Ritardo Mentale Moderato

QI da 35-40 a 50-55

 

(Rappresenta il 10% di persone con disabilità intellettiva)

 

  • Possiede autonomie personali e sociali ma i suoi limiti nelle capacità di giudizio richiedono interventi di protezione;
  • Le capacità comunicative di base si sviluppano con un ritardo cronologico;
  • Presenza di un linguaggio povero ma articolato;
  • Il pensiero presenta una sintassi semplice, ma è per lo più rigido e vincolato dalle pregresse esperienze con scarse capacità di astrazione;
  • Il controllo emozionale è instabile, fragile (life-events);
  • Le competenze scolastiche possono raggiungere i livelli della seconda elementare;
  • Con supervisione possono provvedere alla cura di sé stessi ed acquisire una relativa autonomia nei contesti familiari;
  • Difficoltà nelle relazioni interpersonali.
  • In contesti lavorativi protetti si osserva un discreto adattamento e possono svolgere lavori semplici.

Ritardo Mentale Grave

QI da 20-25 a 35-40

 

(Rappresenta il 3-4% di persone con disabilità intellettiva)

 

  • Abilità minime nell’autonomia di base;
  • Linguaggio assente o molto semplice (singole parole);
  • Un pensiero sintagmatico legato ad esperienze concrete e attuali;
  • Può accedere ad apprendimenti per addestramento;
  • Compromissioni nell’ambito senso-motorio, sin dai primi anni di vita;
  • Necessitano di assistenza e tutela costante;
  • In età adulta possono svolgere compiti semplici.
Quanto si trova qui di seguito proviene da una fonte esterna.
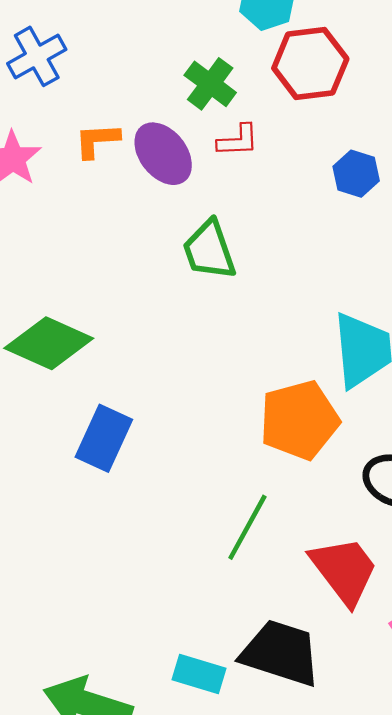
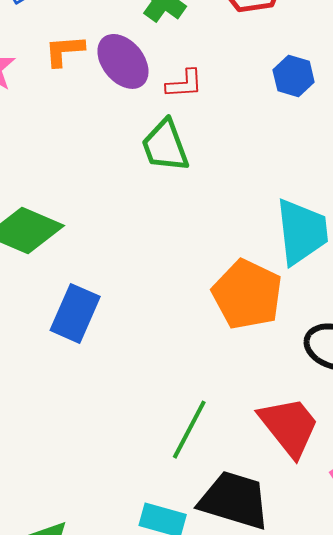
red L-shape: (238, 140) -> (184, 84), moved
orange pentagon: (299, 420) -> (247, 294), turned -30
green line: (247, 527) -> (189, 430), moved

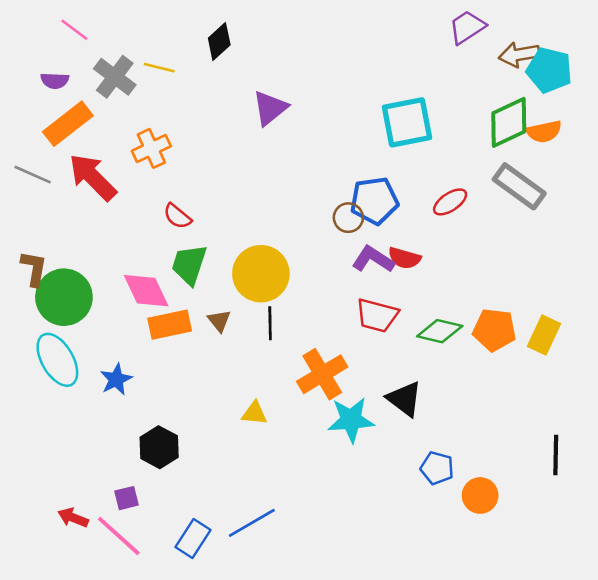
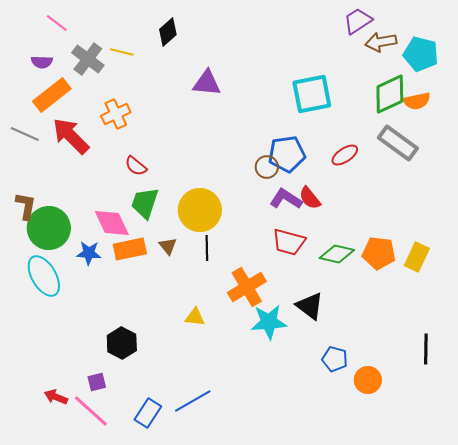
brown arrow: (519, 55) -> (381, 42), moved
purple triangle: (270, 108) -> (207, 83), turned 44
red semicircle: (404, 258) -> (310, 198), turned 35
blue star: (116, 379) -> (89, 253), moved, turned 30

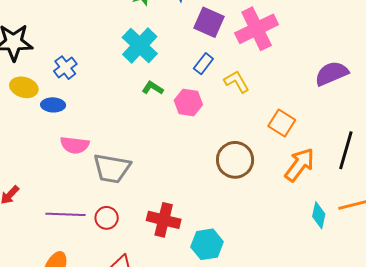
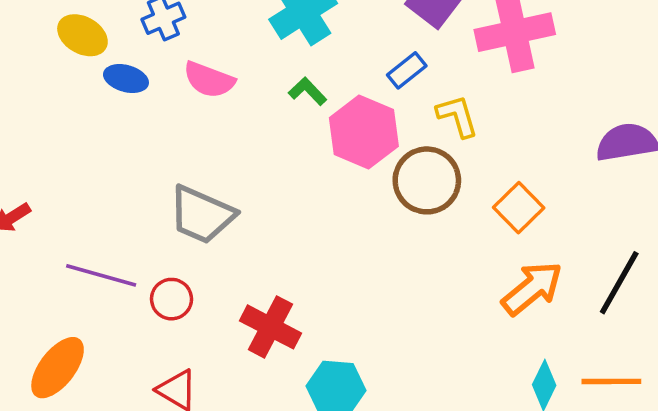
pink hexagon: (188, 103) -> (364, 132), size x1.4
pink semicircle: (75, 145) -> (209, 80), moved
brown circle: (235, 160) -> (427, 180), moved

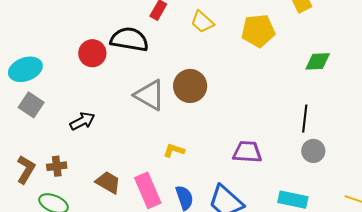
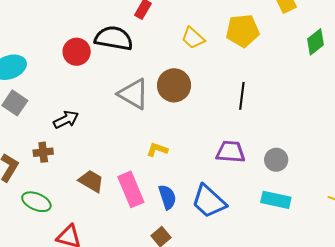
yellow trapezoid: (202, 22) -> (193, 38), moved
green diamond: (318, 61) -> (315, 42), moved, turned -36
black line: (305, 118) -> (242, 96), moved
gray circle: (313, 151) -> (276, 160), moved
brown cross: (57, 166) -> (43, 152), moved

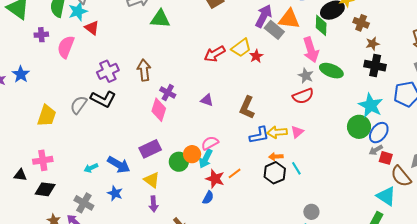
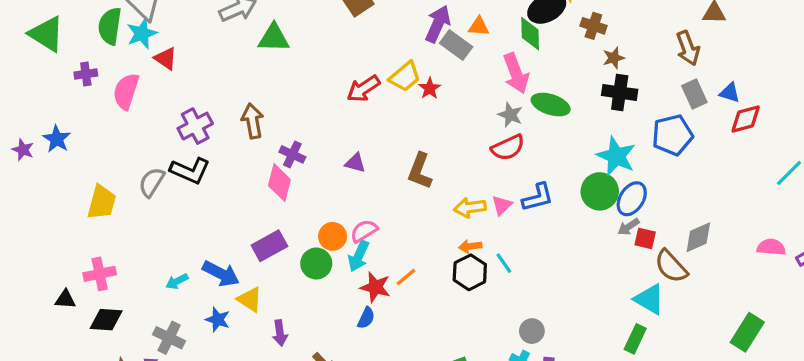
orange triangle: (289, 19) -> (479, 26), size x0.6
blue L-shape: (259, 135) -> (538, 197), moved
orange circle: (192, 154) -> (333, 236), moved
yellow triangle: (152, 180) -> (250, 299), moved

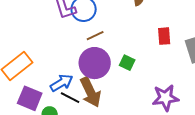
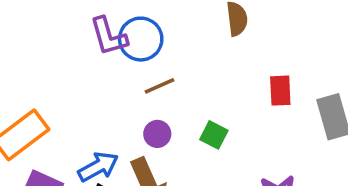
purple circle: (95, 63) -> (157, 134), size x0.5

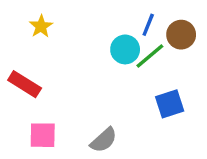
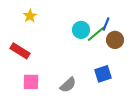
blue line: (148, 25) -> (106, 24), moved
brown circle: (181, 35) -> (115, 40), moved
blue square: (170, 104) -> (103, 74), moved

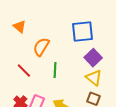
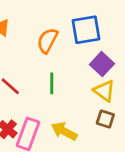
orange semicircle: (41, 47) -> (47, 41), moved

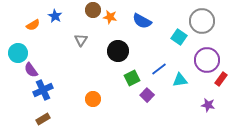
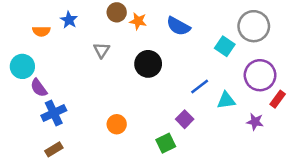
orange semicircle: (33, 25) -> (41, 31), turned 32
green square: (132, 78) -> (166, 143), moved
purple star: (208, 105) -> (255, 122), moved

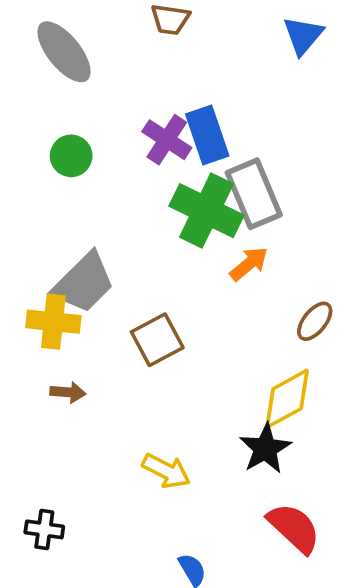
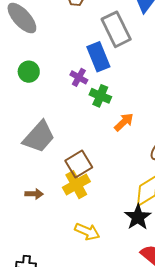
purple cross: (167, 140) -> (79, 77), moved, size x0.7
gray rectangle: (254, 194) -> (116, 29), moved
green cross: (206, 211) -> (100, 96), size x0.6
yellow cross: (53, 322) -> (76, 185), moved, turned -32

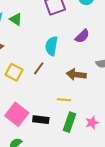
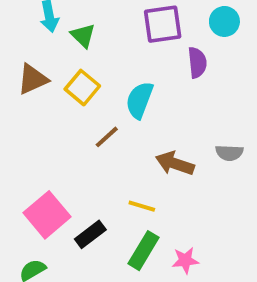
purple semicircle: (82, 36) -> (197, 62), moved, turned -63
yellow square: (14, 72) -> (82, 88), moved
black rectangle: (41, 120) -> (90, 234), turned -56

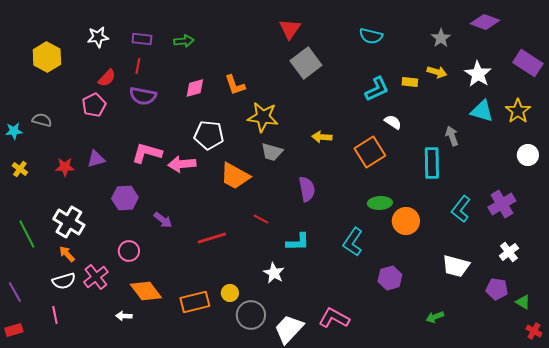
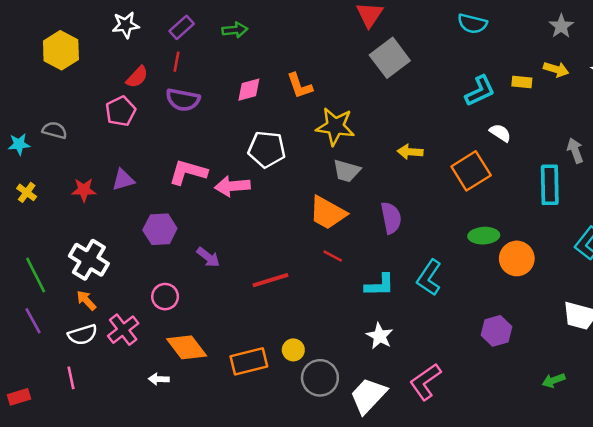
purple rectangle: (142, 39) -> (182, 27), turned -48
orange trapezoid: (235, 176) -> (328, 213), moved
cyan L-shape: (353, 242) -> (429, 278), moved
white star: (274, 273) -> (380, 336), moved
purple line: (15, 292) -> (33, 321), moved
pink L-shape: (334, 318) -> (425, 382), turned -64

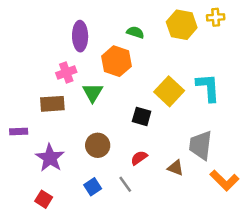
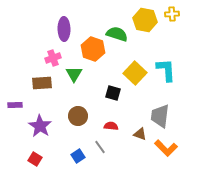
green semicircle: (135, 32) -> (117, 34), moved, size x1.5
red semicircle: (139, 158) -> (111, 126), turned 40
orange L-shape: (224, 180) -> (166, 148), moved
blue square: (93, 187) -> (78, 156), moved

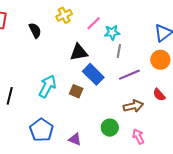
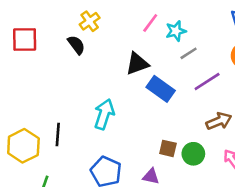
yellow cross: (64, 15) -> (90, 21), moved
gray line: (119, 51) -> (189, 53), turned 56
brown square: (76, 91) -> (168, 148), moved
Ritardo Mentale Gravissimo

QI < 20-25

 

(Rappresenta il 1-2% di persone con disabilità intellettiva)

 

  • Assolutamente dipendente dalle cure esterne;
  • Privo di linguaggio;
  • Incapace di esprimere bisogni in modo diretto e di modulare i propri stati (funzionamento massivo; on/off);
  • Può accedere solo a minimi apprendimenti per lo più per condizionamento;
  • Importanti compromissioni senso-motorie e, in un numero di casi elevati, marcate limitazioni nell’area motoria;

Trattamento abilitativo

Il ritardo mentale necessita di un trattamento multidisciplinare per potenziare e abilitare gli aspetti cognitivi, linguistici, psicomotori e sociali. Gli obiettivi del trattamento abilitativo cognitivo devono essere indirizzati al lo sviluppo delle capacità attentive, del linguaggio, delle abilità visuo-spaziali e di percezione del significato del tempo e dello spazio, dell’apprendimento delle lettura, scrittura e calcolo. Una attenzione particolare è data ad insegnare abilità che favoriscano l’autonomia e l’integrazione sociale del paziente, quali l’uso del denaro e del telefono, la capacità di muoversi nella comunità (abilità pedonali, uso dell’autobus pubblico, ecc.), le abilità domestiche e di cura del luogo di vita, le abilità sociali e interpersonali, le capacità prelavorative e lavorative. È importante sottolineare che, nonostante il Ritardo Mentale sia considerato una patologia cronica, in alcune forme lievi, attraverso interventi precoci è possibile raggiungere una condizione di funzionamento intellettivo e adattivo sufficiente.